The American Soybean Association (ASA) signaled strong opposition to proposed cuts in the FY-2018 budget released by the White House this morning.
“By shredding our farm safety net, slashing critical agricultural research and conservation initiatives, and hobbling our access to foreign markets, this budget is a blueprint for how to make already difficult times in rural America even worse,” said Ron Moore, ASA president and a soybean farmer from Roseville, Ill.

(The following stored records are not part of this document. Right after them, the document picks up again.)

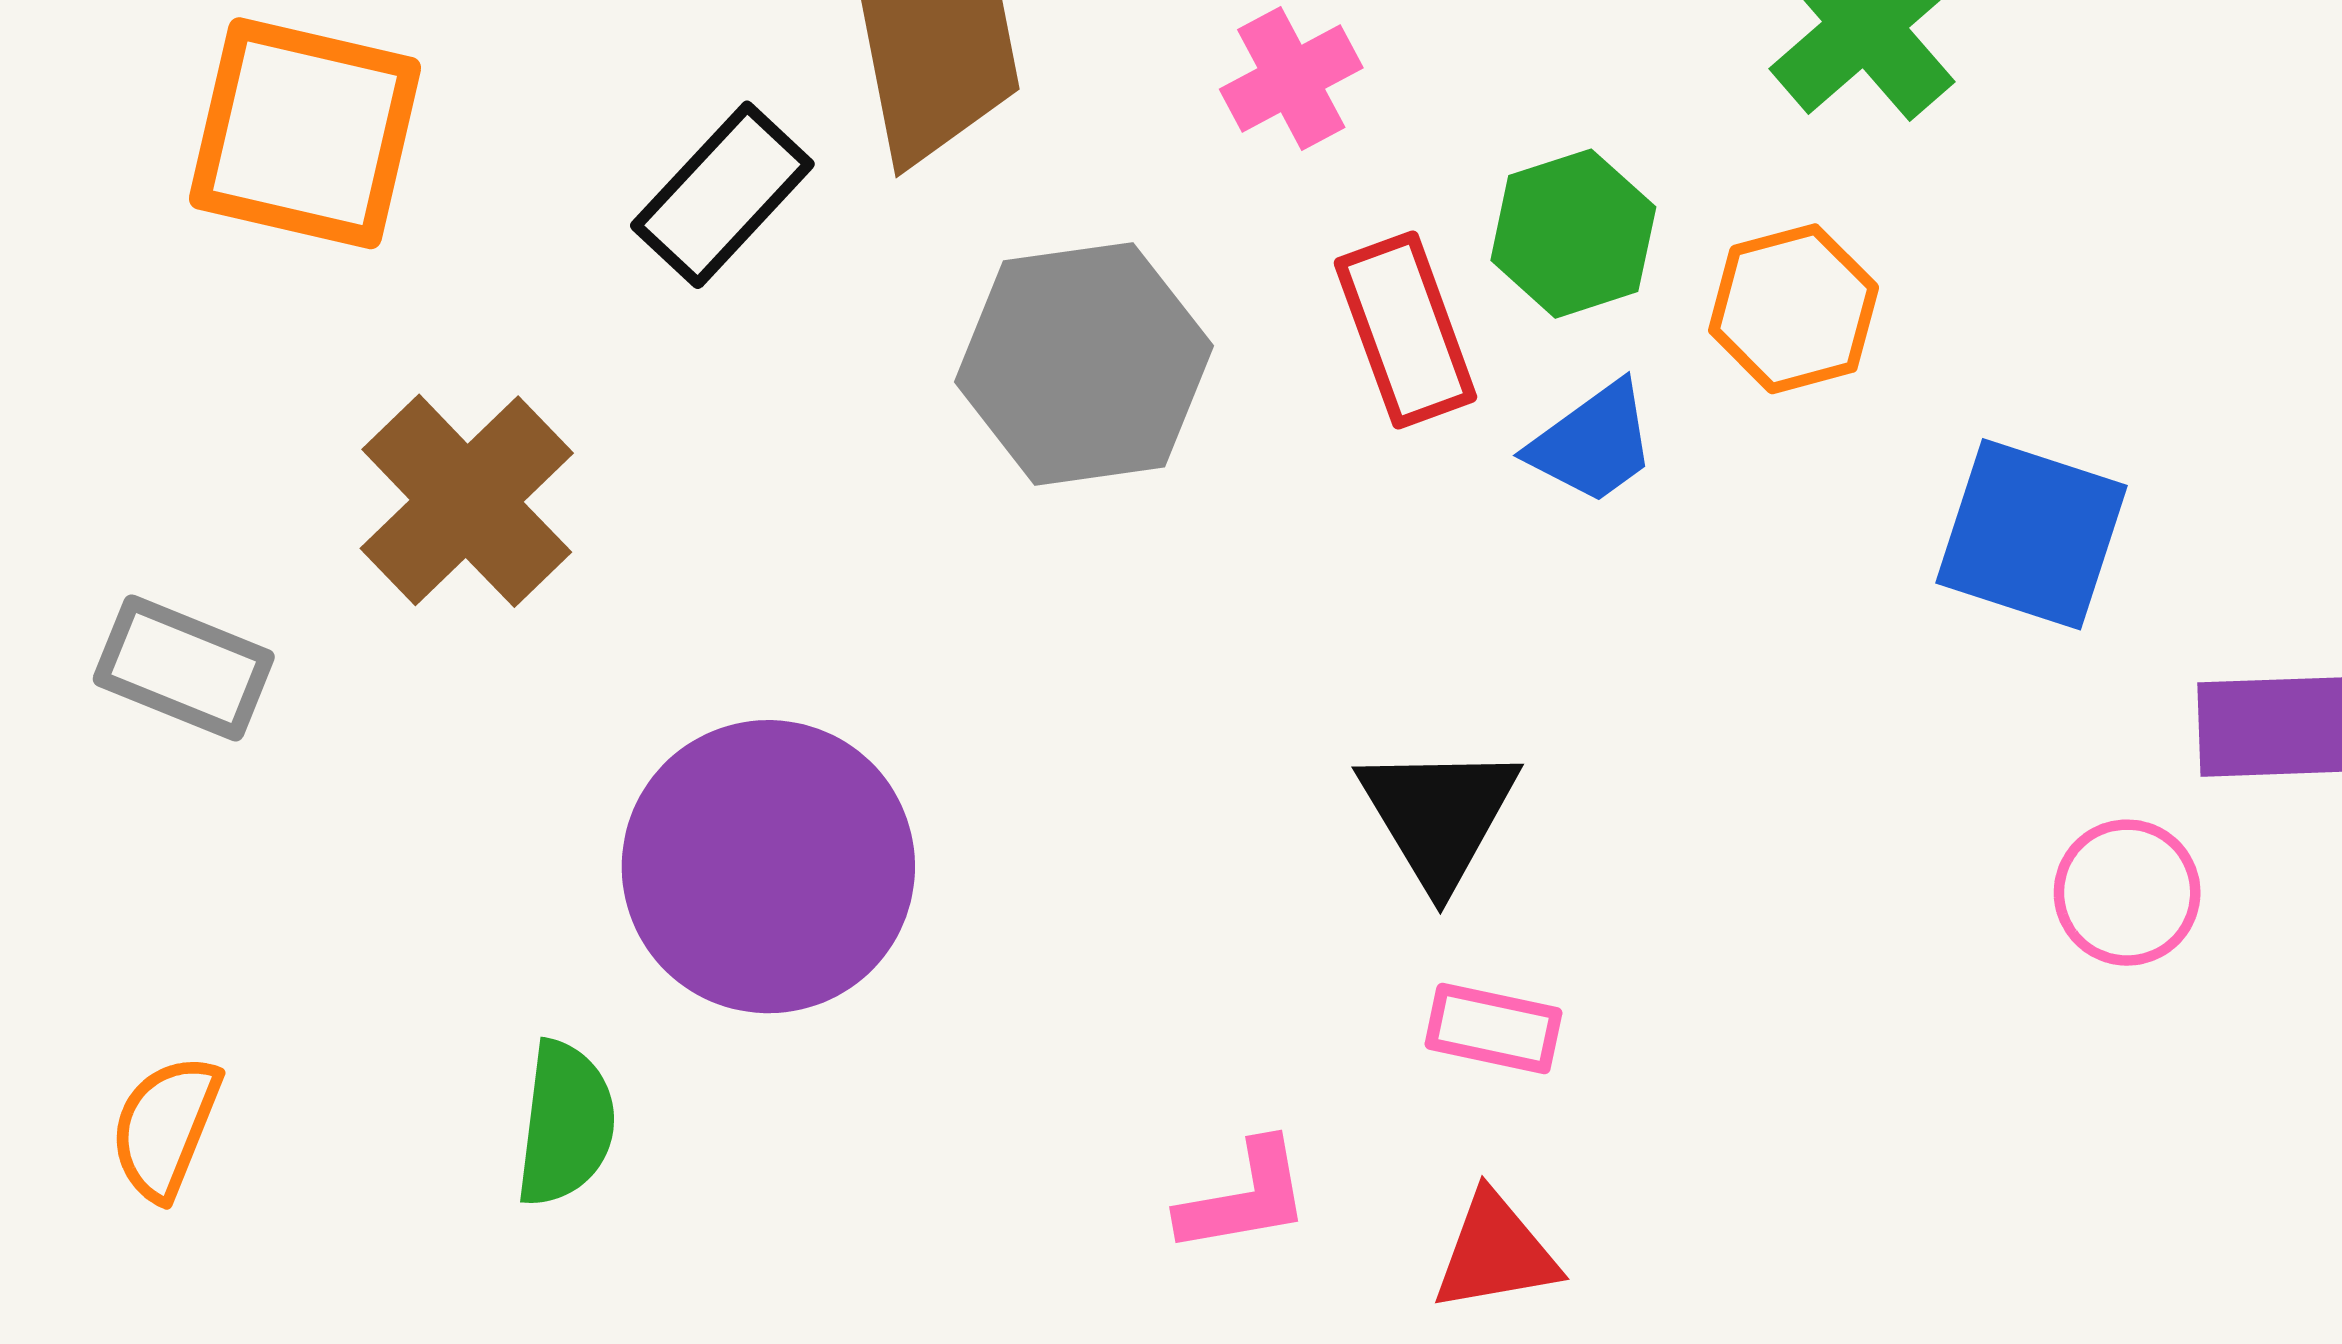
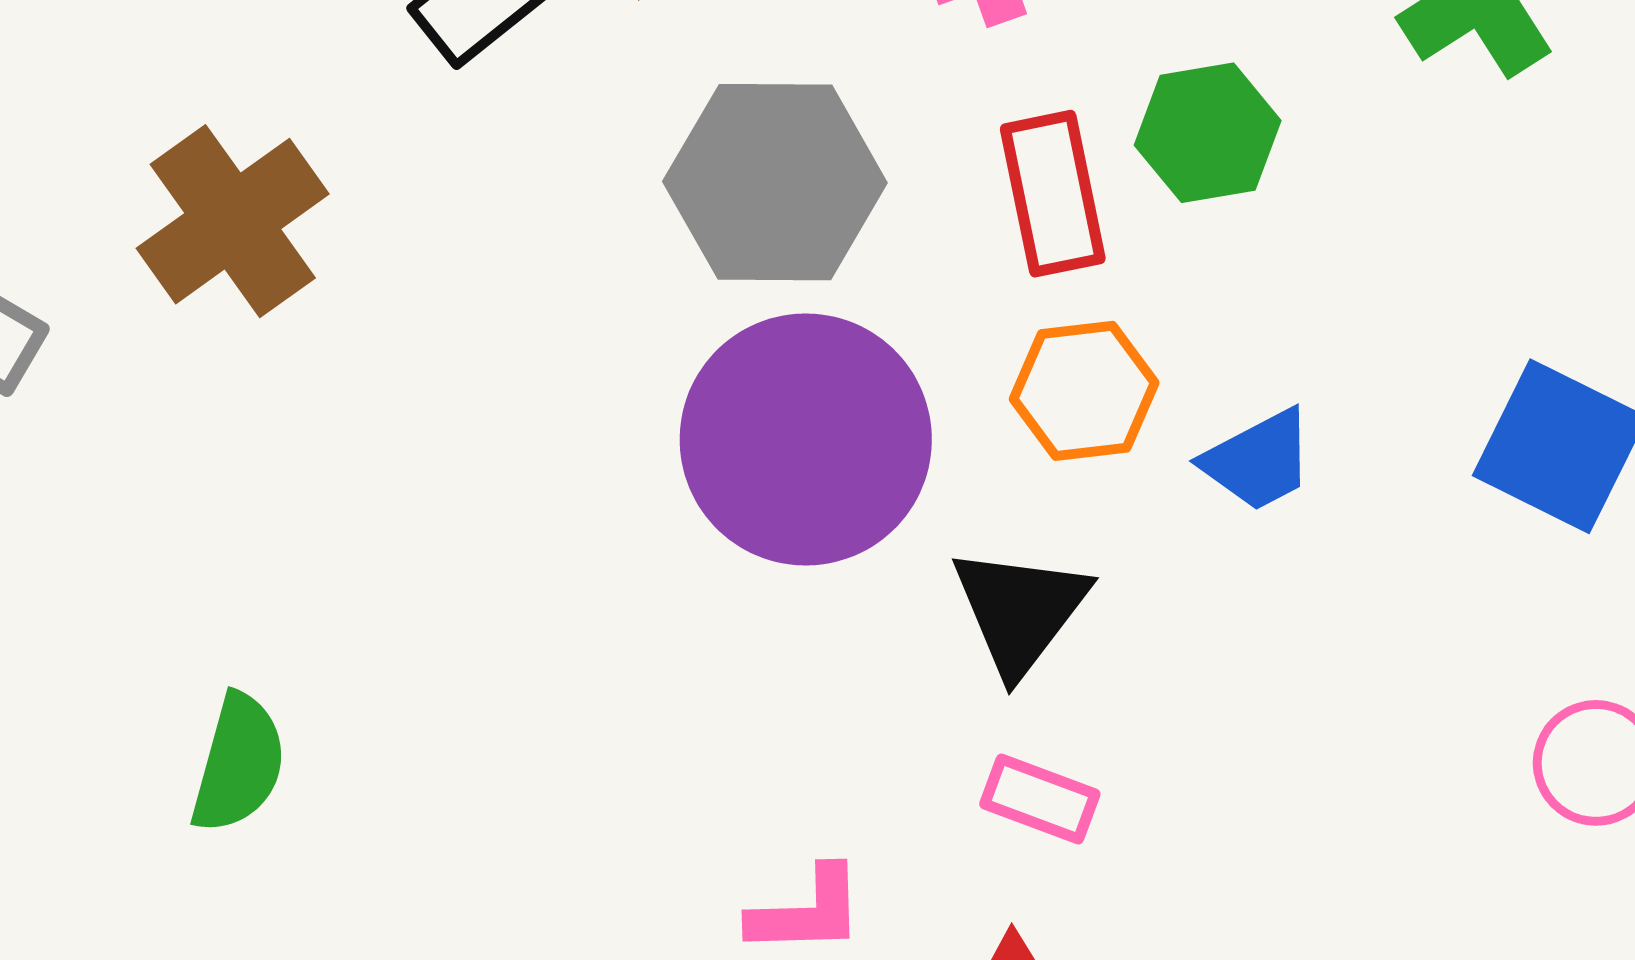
orange hexagon: (1794, 309) -> (1084, 391), moved
blue trapezoid: (1593, 443) -> (1258, 460), moved
purple circle: (768, 867) -> (806, 439), moved

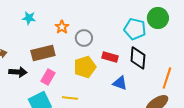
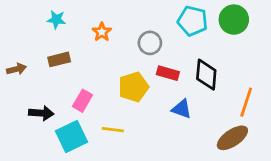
cyan pentagon: (135, 29) -> (193, 21), moved
gray circle: (84, 38) -> (150, 43), moved
brown rectangle: (43, 53) -> (59, 59), moved, size x0.7
black arrow: (18, 72) -> (41, 113), moved

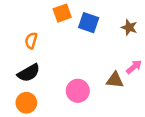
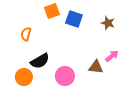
black semicircle: (29, 73) -> (40, 61), moved
orange circle: (26, 103) -> (24, 77), moved

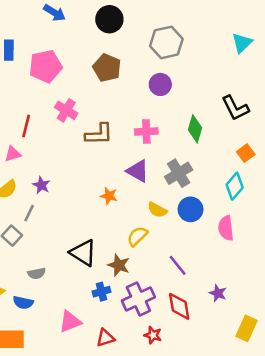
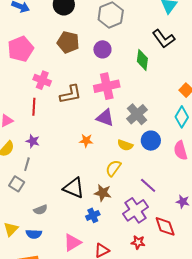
purple circle: (160, 84) -> (102, 49), moved
black L-shape: (235, 108) -> (164, 39), moved
red line: (26, 126) -> (34, 107), moved
green diamond: (195, 129) -> (142, 60), moved
pink cross: (146, 131) -> (107, 86), size x1.4
purple cross: (138, 299) -> (136, 210), moved
red diamond: (179, 306) -> (165, 226), moved

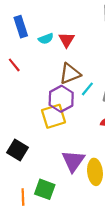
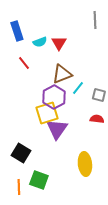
red line: (14, 65) -> (24, 63), moved
black square: (17, 150) -> (21, 153), moved
purple triangle: (73, 161) -> (57, 129), moved

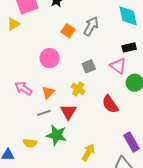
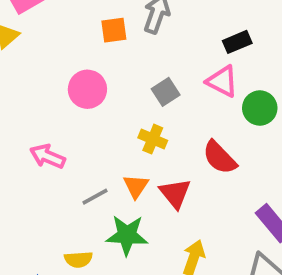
orange square: (68, 31) -> (114, 30), turned -32
orange triangle: (48, 92) -> (136, 186), moved
red triangle: (68, 112) -> (175, 193), moved

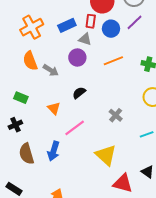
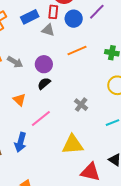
purple circle: (77, 57) -> (44, 64), moved
yellow triangle: (106, 155) -> (73, 145), turned -45

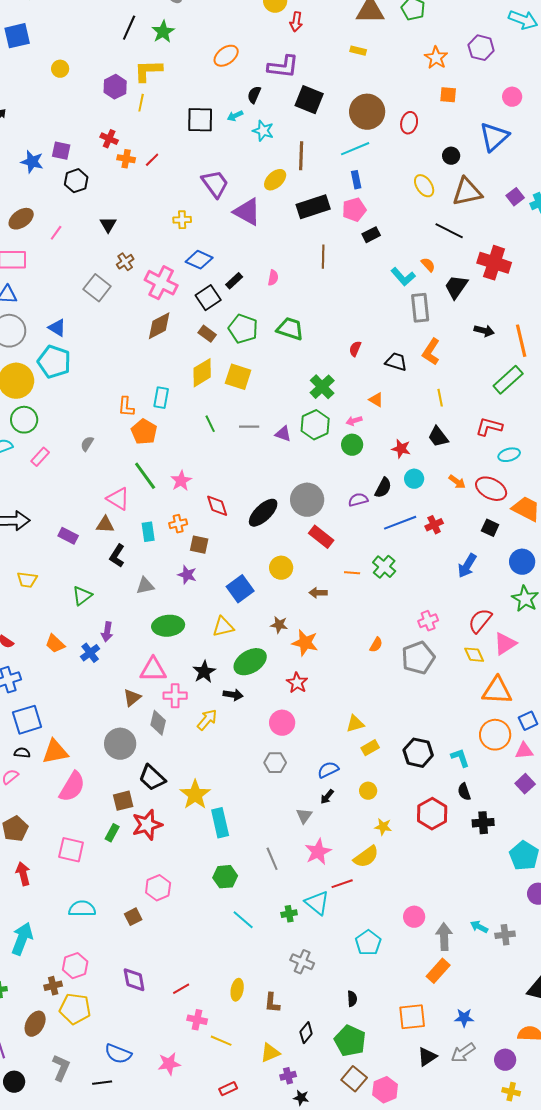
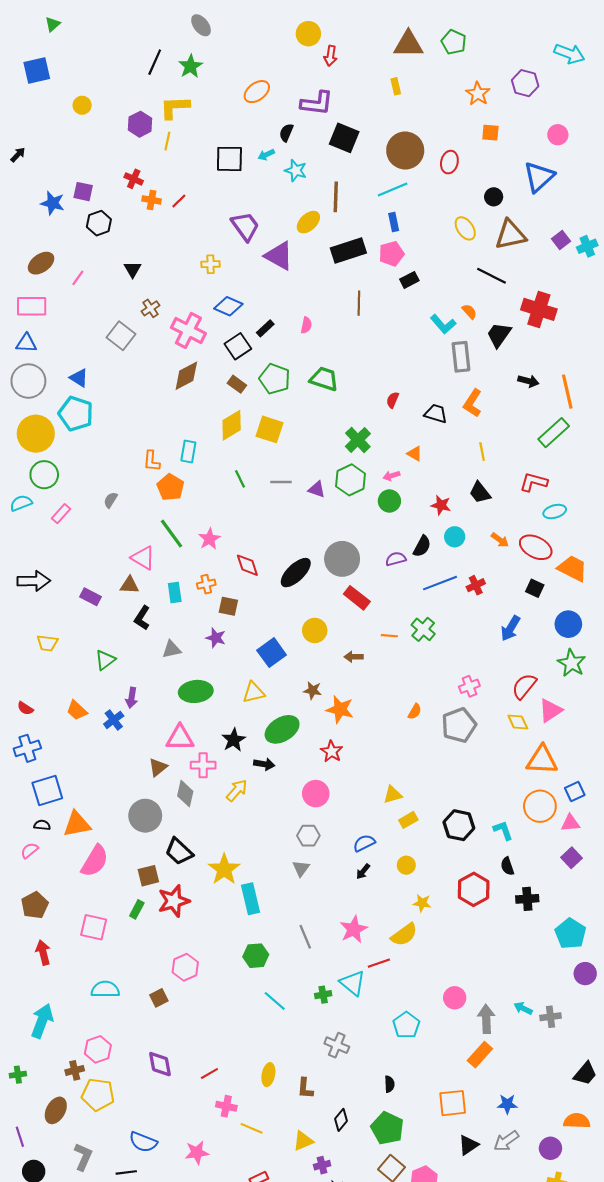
yellow rectangle: (358, 51) -> (396, 86), turned 63
gray triangle: (304, 816) -> (301, 868), moved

The budget would cut the federal crop insurance program by $28.5 billion—or roughly 36 percent—by capping the premium subsidy and eliminating the harvest price option. The crop insurance program is widely used by soybean farmers, and the harvest price option was selected in 99.4 percent of soybean revenue insurance policies sold in 2016. The White House’s proposed budget also would cut nearly $9 billion from Title I commodity supports, including the Agriculture Risk Coverage (ARC) and Price Loss Coverage (PLC) programs, by reducing the adjusted gross income (AGI) eligibility cap from $900,000 to $500,000.
“Thirty six percent is the most extreme proposed cut to crop insurance I’ve seen in my 40 years on the farm,” Moore said. “This is a program that exists to sustain farmers who suffer catastrophic losses. Coupled with the arbitrary caps the budget would impose on premium subsidies, it’s clear that this budget was written without input from farmers who would be severely affected.”
The budget also poses an existential threat to export promotion and foreign food assistance programs. It eliminates funding for the two hallmark U.S. Department of Agriculture (USDA) programs for the expansion of foreign markets: the Market Access Program (MAP) and the Foreign Market Development program (FMD).